Promesse unilatérale de vente et force obligatoire

26 Oct 2021 | Vente immobilière

Promesse unilatérale de vente : le promettant signataire d’une promesse unilatérale de vente s’oblige définitivement à vendre dès la conclusion de l’avant-contrat, sans possibilité de rétractation, sauf stipulation contraire.

C’est en ce sens qu’a statué la Cour de cassation dans un arrêt rendu le 20 octobre 2021 (Civ. 3, 20 octobre 2021, n°20-18.514). 

En l’espèce, un propriétaire vend à une société un ensemble de parcelles, sous la convention particulière de leur exploitation par extraction de substances minérales après obtention des autorisations administratives et du retour des biens, à la fin de l’extraction, au vendeur, si bon lui semble, moyennant un euro symbolique.

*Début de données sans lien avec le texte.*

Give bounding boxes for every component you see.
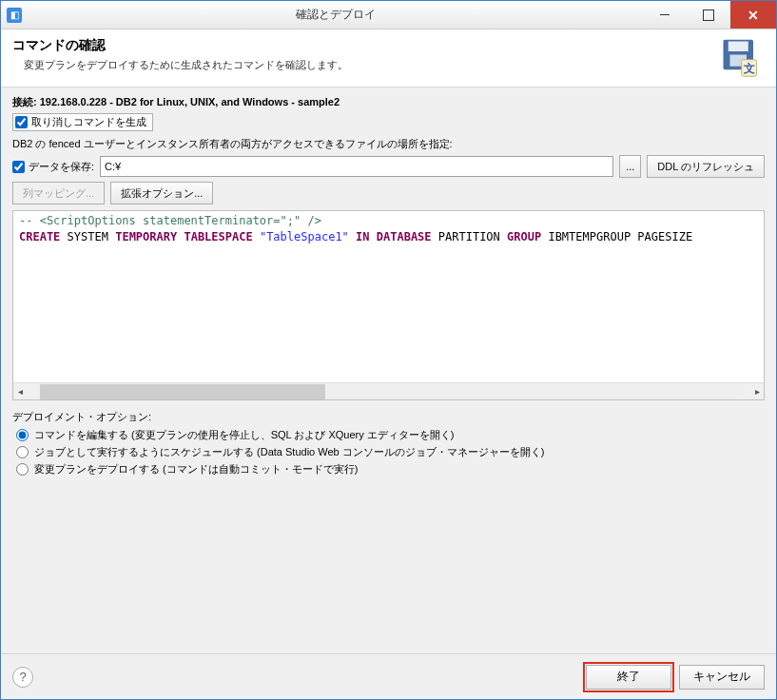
connection-value: 192.168.0.228 - DB2 for Linux, UNIX, and…	[40, 96, 340, 107]
kw-create: CREATE	[19, 230, 60, 243]
svg-rect-1	[728, 42, 748, 52]
save-data-label: データを保存:	[29, 160, 94, 174]
radio-schedule-input[interactable]	[16, 446, 29, 458]
scroll-track[interactable]	[40, 384, 737, 399]
kw-group: GROUP	[507, 230, 541, 243]
close-button[interactable]	[730, 1, 776, 29]
window-title: 確認とデプロイ	[28, 7, 643, 23]
radio-schedule-job[interactable]: ジョブとして実行するようにスケジュールする (Data Studio Web コ…	[16, 445, 765, 459]
scroll-thumb[interactable]	[40, 384, 325, 399]
save-data-input[interactable]	[12, 161, 25, 173]
scroll-right-icon[interactable]: ▸	[750, 384, 764, 399]
wizard-header: コマンドの確認 変更プランをデプロイするために生成されたコマンドを確認します。 …	[1, 29, 776, 87]
kw-temp-tablespace: TEMPORARY TABLESPACE	[115, 230, 253, 243]
connection-label: 接続: 192.168.0.228 - DB2 for Linux, UNIX,…	[12, 95, 765, 109]
code-comment: -- <ScriptOptions statementTerminator=";…	[19, 214, 321, 227]
tablespace-name: "TableSpace1"	[260, 230, 349, 243]
path-input[interactable]	[100, 156, 613, 177]
page-title: コマンドの確認	[12, 37, 719, 54]
undo-generate-label: 取り消しコマンドを生成	[31, 115, 146, 129]
horizontal-scrollbar[interactable]: ◂ ▸	[13, 382, 764, 399]
deployment-options-title: デプロイメント・オプション:	[12, 410, 765, 424]
deployment-options: デプロイメント・オプション: コマンドを編集する (変更プランの使用を停止し、S…	[12, 410, 765, 479]
kw-rest: IBMTEMPGROUP PAGESIZE	[548, 230, 692, 243]
ddl-refresh-button[interactable]: DDL のリフレッシュ	[647, 155, 765, 178]
sql-preview: -- <ScriptOptions statementTerminator=";…	[12, 210, 765, 400]
radio-deploy-plan[interactable]: 変更プランをデプロイする (コマンドは自動コミット・モードで実行)	[16, 462, 765, 476]
sql-text[interactable]: -- <ScriptOptions statementTerminator=";…	[13, 211, 764, 382]
wizard-footer: ? 終了 キャンセル	[1, 653, 776, 699]
column-mapping-button: 列マッピング...	[12, 182, 105, 204]
radio-deploy-label: 変更プランをデプロイする (コマンドは自動コミット・モードで実行)	[34, 462, 358, 476]
undo-generate-input[interactable]	[15, 116, 28, 128]
help-icon[interactable]: ?	[12, 667, 33, 688]
kw-partition: PARTITION	[438, 230, 500, 243]
maximize-button[interactable]	[687, 1, 730, 29]
radio-deploy-input[interactable]	[16, 463, 29, 476]
radio-edit-input[interactable]	[16, 429, 29, 441]
radio-schedule-label: ジョブとして実行するようにスケジュールする (Data Studio Web コ…	[34, 445, 544, 459]
browse-button[interactable]: ...	[619, 155, 641, 178]
fenced-path-label: DB2 の fenced ユーザーとインスタンス所有者の両方がアクセスできるファ…	[12, 137, 765, 151]
finish-button[interactable]: 終了	[586, 665, 671, 690]
scroll-left-icon[interactable]: ◂	[13, 384, 27, 399]
kw-system: SYSTEM	[68, 230, 108, 243]
app-icon: ◧	[7, 8, 22, 23]
radio-edit-commands[interactable]: コマンドを編集する (変更プランの使用を停止し、SQL および XQuery エ…	[16, 428, 765, 442]
svg-text:文: 文	[743, 62, 755, 75]
connection-prefix: 接続:	[12, 96, 40, 107]
titlebar: ◧ 確認とデプロイ	[1, 1, 776, 29]
save-deploy-icon: 文	[719, 37, 761, 79]
extended-options-button[interactable]: 拡張オプション...	[110, 182, 213, 204]
page-subtitle: 変更プランをデプロイするために生成されたコマンドを確認します。	[24, 58, 719, 72]
undo-generate-checkbox[interactable]: 取り消しコマンドを生成	[12, 113, 153, 131]
radio-edit-label: コマンドを編集する (変更プランの使用を停止し、SQL および XQuery エ…	[34, 428, 454, 442]
minimize-button[interactable]	[643, 1, 687, 29]
kw-in-database: IN DATABASE	[356, 230, 431, 243]
cancel-button[interactable]: キャンセル	[679, 665, 765, 690]
save-data-checkbox[interactable]: データを保存:	[12, 160, 94, 174]
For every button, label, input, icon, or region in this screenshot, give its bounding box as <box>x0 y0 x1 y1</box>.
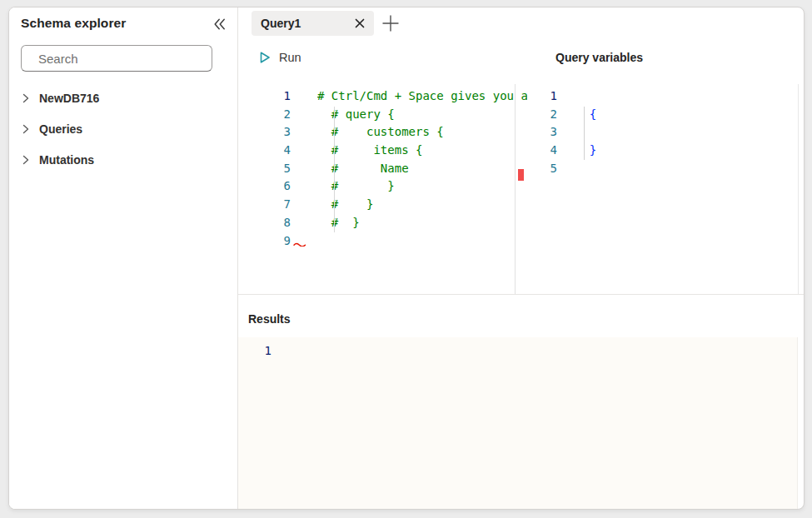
sidebar-item-label: Queries <box>39 122 82 136</box>
line-number: 3 <box>534 123 557 142</box>
code-line <box>575 87 775 106</box>
plus-icon <box>381 14 400 32</box>
tab-query1[interactable]: Query1 <box>252 11 374 36</box>
line-number: 3 <box>259 123 291 142</box>
code-line <box>317 232 527 251</box>
search-box[interactable] <box>21 45 212 72</box>
collapse-sidebar-button[interactable] <box>209 14 229 34</box>
results-editor[interactable] <box>238 337 798 509</box>
results-divider <box>238 294 804 295</box>
code-line: # } <box>317 214 527 232</box>
sidebar-item-label: NewDB716 <box>39 92 99 105</box>
tab-label: Query1 <box>261 17 301 30</box>
code-line: # Name <box>317 160 527 178</box>
close-tab-button[interactable] <box>355 18 365 28</box>
code-line: { <box>575 106 775 124</box>
search-input[interactable] <box>37 51 206 67</box>
schema-tree: NewDB716 Queries Mutations <box>9 82 237 175</box>
sidebar-item-newdb716[interactable]: NewDB716 <box>9 82 237 113</box>
query-editor[interactable]: # Ctrl/Cmd + Space gives you a # query {… <box>317 87 527 250</box>
close-icon <box>355 18 365 28</box>
line-number: 9 <box>259 232 291 251</box>
code-line <box>575 160 775 178</box>
line-number: 5 <box>534 160 557 178</box>
line-number: 7 <box>259 196 291 214</box>
overview-ruler-border <box>515 84 516 294</box>
line-number: 1 <box>534 87 557 106</box>
sidebar-item-queries[interactable]: Queries <box>9 113 237 144</box>
new-tab-button[interactable] <box>379 12 402 35</box>
code-line: # customers { <box>317 123 527 142</box>
chevron-right-icon <box>22 93 29 103</box>
query-variables-editor[interactable]: { } <box>575 87 775 177</box>
code-line <box>575 123 775 142</box>
chevron-right-icon <box>22 124 29 134</box>
line-number: 2 <box>534 106 557 124</box>
code-line: # Ctrl/Cmd + Space gives you a <box>317 87 527 106</box>
line-number: 1 <box>259 87 291 106</box>
schema-explorer-title: Schema explorer <box>21 16 126 31</box>
line-number: 2 <box>259 106 291 124</box>
schema-explorer-panel: Schema explorer NewDB716 <box>9 7 238 509</box>
run-button-label: Run <box>279 51 301 64</box>
bracket-pair-guide <box>584 107 585 160</box>
code-line: # items { <box>317 142 527 160</box>
code-line: # } <box>317 196 527 214</box>
error-overview-marker <box>518 169 524 181</box>
squiggle-error-icon <box>293 242 307 247</box>
variables-editor-gutter: 1 2 3 4 5 <box>534 87 557 177</box>
line-number: 4 <box>259 142 291 160</box>
overview-ruler-border <box>798 84 799 294</box>
run-button[interactable]: Run <box>255 46 305 69</box>
results-title: Results <box>248 312 291 326</box>
play-icon <box>258 51 271 64</box>
graphql-editor-card: Schema explorer NewDB716 <box>8 7 805 510</box>
line-number: 1 <box>247 342 271 361</box>
line-number: 5 <box>259 160 291 178</box>
code-line: # query { <box>317 106 527 124</box>
line-number: 8 <box>259 214 291 232</box>
sidebar-item-label: Mutations <box>39 153 94 167</box>
indent-guide <box>334 107 335 232</box>
line-number: 4 <box>534 142 557 160</box>
double-chevron-left-icon <box>212 17 227 31</box>
code-line: } <box>575 142 775 160</box>
query-variables-title: Query variables <box>555 51 643 64</box>
sidebar-item-mutations[interactable]: Mutations <box>9 144 237 175</box>
chevron-right-icon <box>22 155 29 165</box>
line-number: 6 <box>259 177 291 196</box>
query-editor-gutter: 1 2 3 4 5 6 7 8 9 <box>259 87 291 250</box>
results-editor-gutter: 1 <box>247 342 271 361</box>
code-line: # } <box>317 177 527 196</box>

Ainsi, le propriétaire était à la fois vendeur et bénéficiaire d’une promesse de vente.

Par acte sous-seing privé du même jour, ce même propriétaire vend à la même société acquéreuse et promettante un autre ensemble de parcelles, aux mêmes conditions, la convention de rétrocession concernant également un troisième ensemble de parcelles que la société acquéreuse se proposait d’acquérir d’un tiers.

Après plusieurs avenants de prolongation, ce second acte n’a pas été réitéré par acte authentique.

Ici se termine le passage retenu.